ROYAL NEWS: What's With Phil-The-Greek's Mum?

The answer, in short, is so much.

Born in 1885, she was Queen Victoria’s great granddaughter (I’m mean, aren’t they all?). And being a member of the royal family might sound pretty lush but Alice was born profoundly deaf and no one in the family was cool with it. Despite the fact that she eventually learned to speak three languages and lip read, they thought she was a bit daft and maybe crazy.

She told them to mostly get fucked in 1913 and became a combat nurse in the Bulkans war because she was a badass. not before she married a Prince though (obvi). In 1903, our mate Alice married Prince Andrew of Greece. They had one regular daughter, three Nazi daughters and a spectacular son we all know and love as Phil-The-Greek.

They all lived happily in Greece for about three minutes before there was a national revolt and they had to smuggle baby Phil out in an orange crate.
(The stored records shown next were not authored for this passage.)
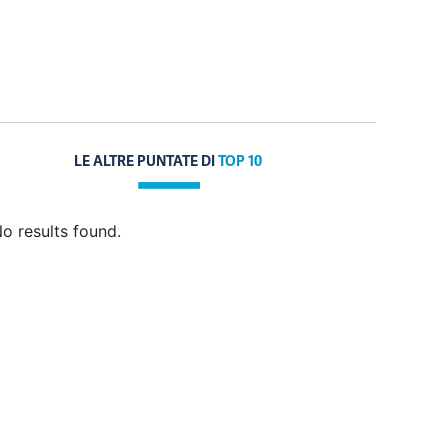
LE ALTRE PUNTATE DI
TOP 10
o results found.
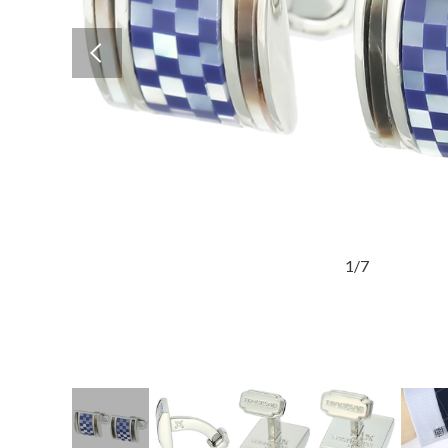
Previous
1
/
7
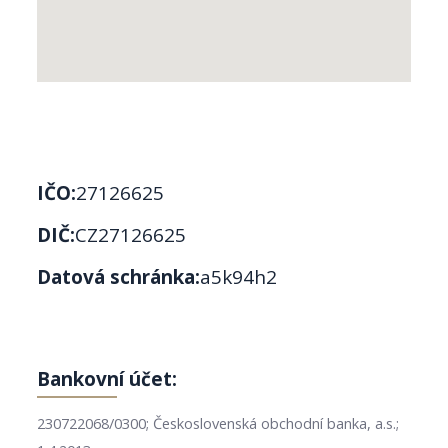
IČO:
27126625
DIČ:
CZ27126625
Datová schránka:
a5k94h2
Bankovní účet:
230722068/0300; Československá obchodní banka, a.s.;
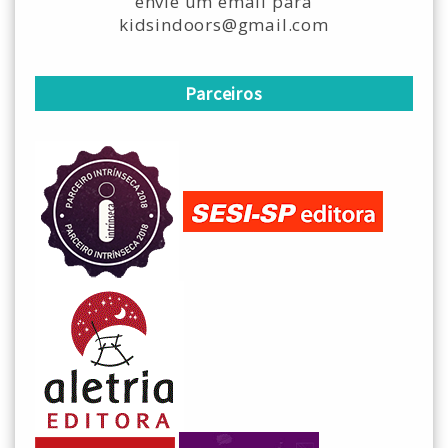
envie um email para
kidsindoors@gmail.com
Parceiros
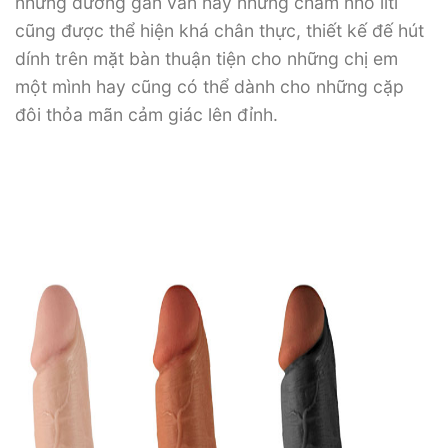
những đường gân vằn hay những chấm nhỏ liti
cũng được thể hiện khá chân thực, thiết kế đế hút
dính trên mặt bàn thuận tiện cho những chị em
một mình hay cũng có thể dành cho những cặp
đôi thỏa mãn cảm giác lên đỉnh.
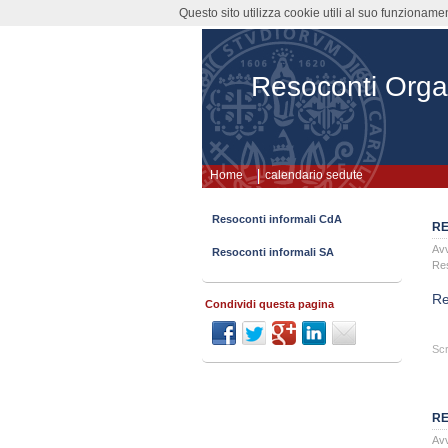
Questo sito utilizza cookie utili al suo funzioname
Resoconti Orga
Home
calendario sedute
Resoconti informali CdA
RE
Avv
Resoconti informali SA
Re
Re
Condividi questa pagina
Scr
RE
Avv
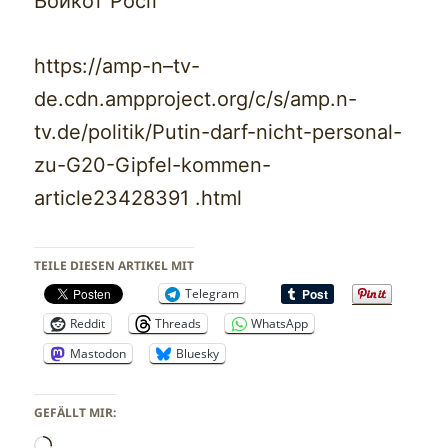
Бойкот Росії
https://amp-n–tv-
de.cdn.ampproject.org/c/s/amp.n-
tv.de/politik/Putin-darf-nicht-personal-
zu-G20-Gipfel-kommen-
article23428391 .html
TEILE DIESEN ARTIKEL MIT
Telegram
Reddit
Threads
WhatsApp
Mastodon
Bluesky
GEFÄLLT MIR:
Wird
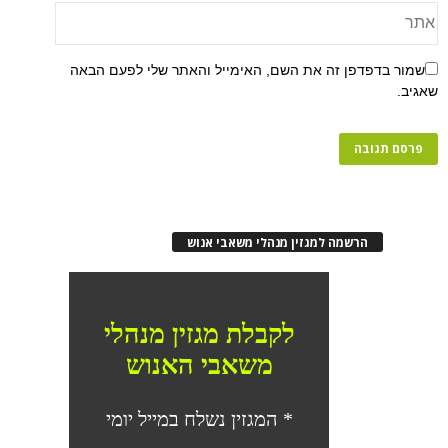
פן זה את השם, האימייל והאתר שלי לפעם הבאה
רשמה למגזין מנהלי משאבי אנוש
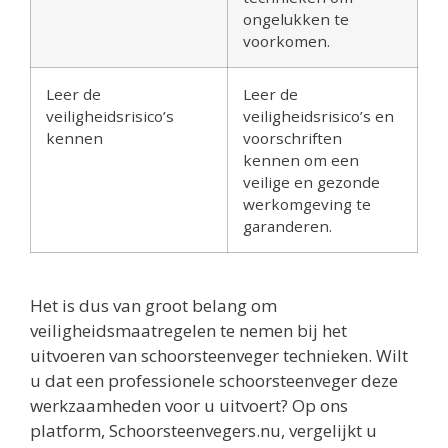
ongelukken te
voorkomen.
Leer de
Leer de
veiligheidsrisico’s
veiligheidsrisico’s en
kennen
voorschriften
kennen om een
veilige en gezonde
werkomgeving te
garanderen.
Het is dus van groot belang om
veiligheidsmaatregelen te nemen bij het
uitvoeren van schoorsteenveger technieken. Wilt
u dat een professionele schoorsteenveger deze
werkzaamheden voor u uitvoert? Op ons
platform, Schoorsteenvegers.nu, vergelijkt u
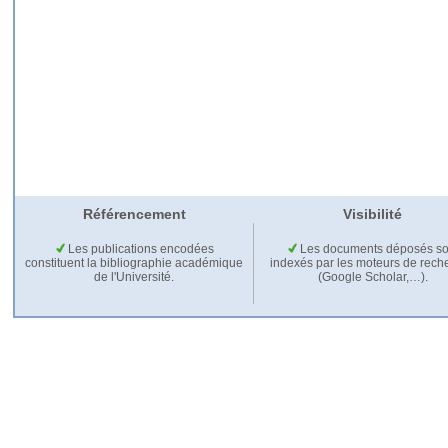
Référencement
Visibilité
Les publications encodées
Les documents déposés so
constituent la bibliographie académique
indexés par les moteurs de rech
de l'Université.
(Google Scholar,…).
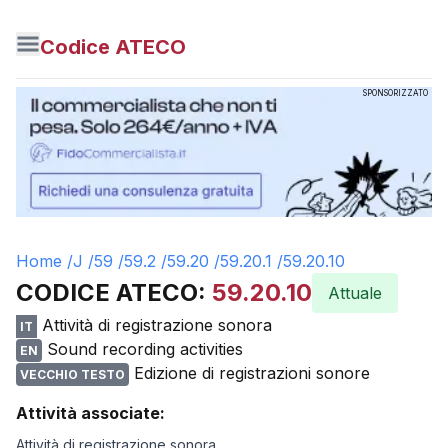
Codice ATECO
SPONSORIZZATO
Home /
J
/
59
/
59.2
/
59.20
/
59.20.1
/
59.20.10
CODICE ATECO:
59.20.10
Attuale
Attività di registrazione sonora
IT
Sound recording activities
EN
Edizione di registrazioni sonore
VECCHIO TESTO
Attività associate:
Attività di registrazione sonora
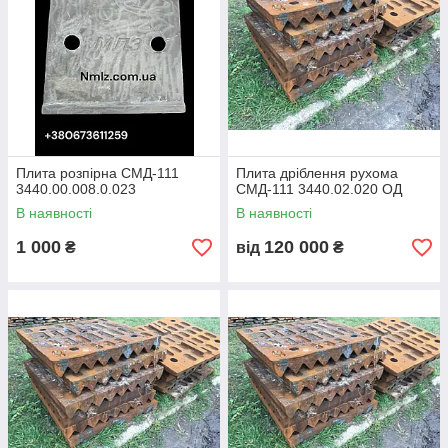
Плита розпірна СМД-111
Плита дріблення рухома
3440.00.008.0.023
СМД-111 3440.02.020 ОД
В наявності
В наявності
1 000
120 000
₴
від
₴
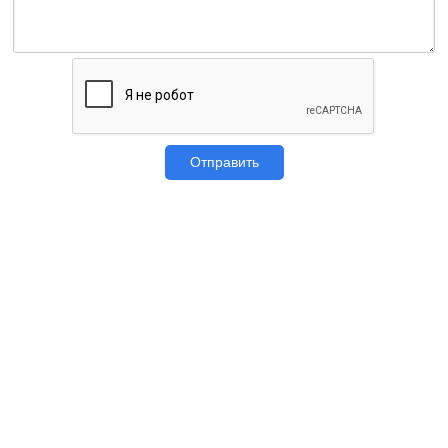
Отправить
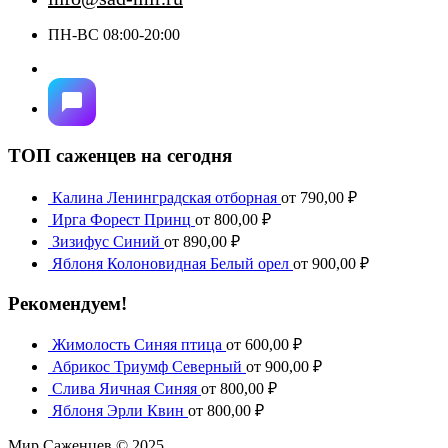
ПН-ВС 08:00-20:00
ТОП саженцев на сегодня
Калина Ленинградская отборная
от
790,00
₽
Ирга Форест Принц
от
800,00
₽
Зизифус Синий
от
890,00
₽
Яблоня Колоновидная Белый орел
от
900,00
₽
Рекомендуем!
Жимолость Синяя птица
от
600,00
₽
Абрикос Триумф Северный
от
900,00
₽
Слива Яичная Синяя
от
800,00
₽
Яблоня Эрли Квин
от
800,00
₽
Мир Саженцев © 2025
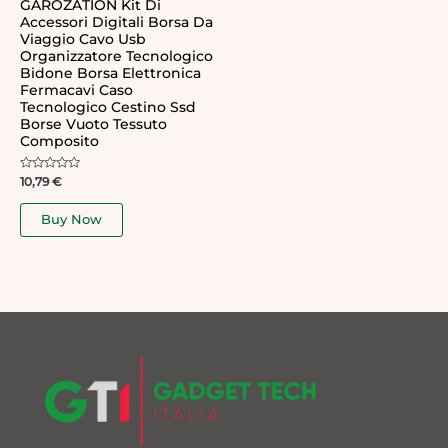
GAROZATION Kit Di
Accessori Digitali Borsa Da
Viaggio Cavo Usb
Organizzatore Tecnologico
Bidone Borsa Elettronica
Fermacavi Caso
Tecnologico Cestino Ssd
Borse Vuoto Tessuto
Composito
Rated
10,79
€
0
out
of
Buy Now
5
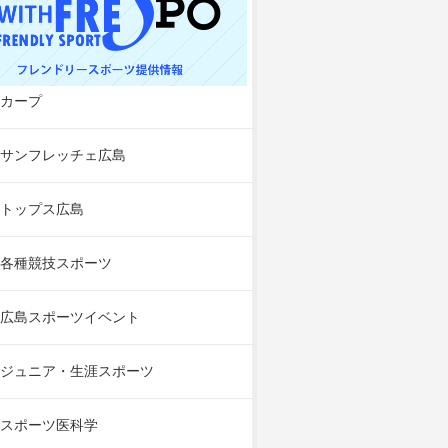
カープ
サンフレッチェ広島
トップス広島
各種競技スポーツ
広島スポーツイベント
ジュニア・生涯スポーツ
スポーツ医科学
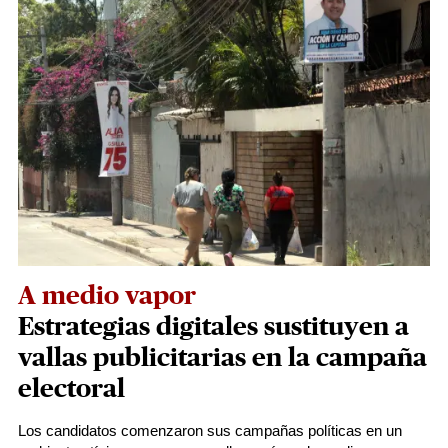
A medio vapor
Estrategias digitales sustituyen a
vallas publicitarias en la campaña
electoral
Los candidatos comenzaron sus campañas políticas en un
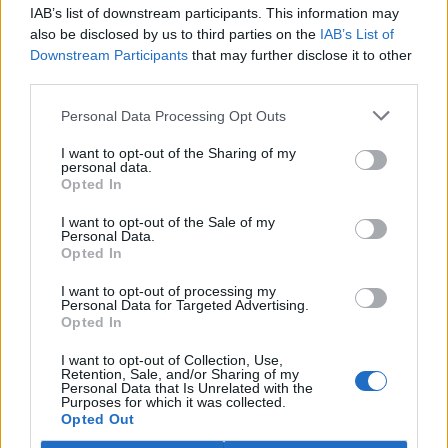
IAB’s list of downstream participants. This information may
also be disclosed by us to third parties on the
IAB’s List of
Downstream Participants
that may further disclose it to other
third parties.
Personal Data Processing Opt Outs
I want to opt-out of the Sharing of my
personal data.
Opted In
I want to opt-out of the Sale of my
Personal Data.
Opted In
I want to opt-out of processing my
Personal Data for Targeted Advertising.
Opted In
I want to opt-out of Collection, Use,
Retention, Sale, and/or Sharing of my
tisknout
poslat
Personal Data that Is Unrelated with the
Purposes for which it was collected.
Opted Out
reklama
You know the story.

By the 1920’s, Alice was ready to call bullshit on Andy and their marriage. She became all about Greek Jesus at that point. No judgement but if we were in her shoes we probably would have chosen a more champagne soaked path forward.

Meanwhile, the fam bam back at Windsor castle thought she was getting a bit too into Greek Jesus and given that they’d always thought she was a bit mad - had her committed to a mental asylum like you could in the 30’s.

Then Sigmund Freud entered stage left and did all kinds of fucked up shit to her. Yeah, that Sigmund Freud. Eventually she was able to discharge herself. Then she moved to Germany, saved a Jewish family from the death camps and started her own religion.

Hence why she wore a habit to Biz and Phil’s wedding in The Crown.

Christ. Someone call Omid Scobie, we need a tell all.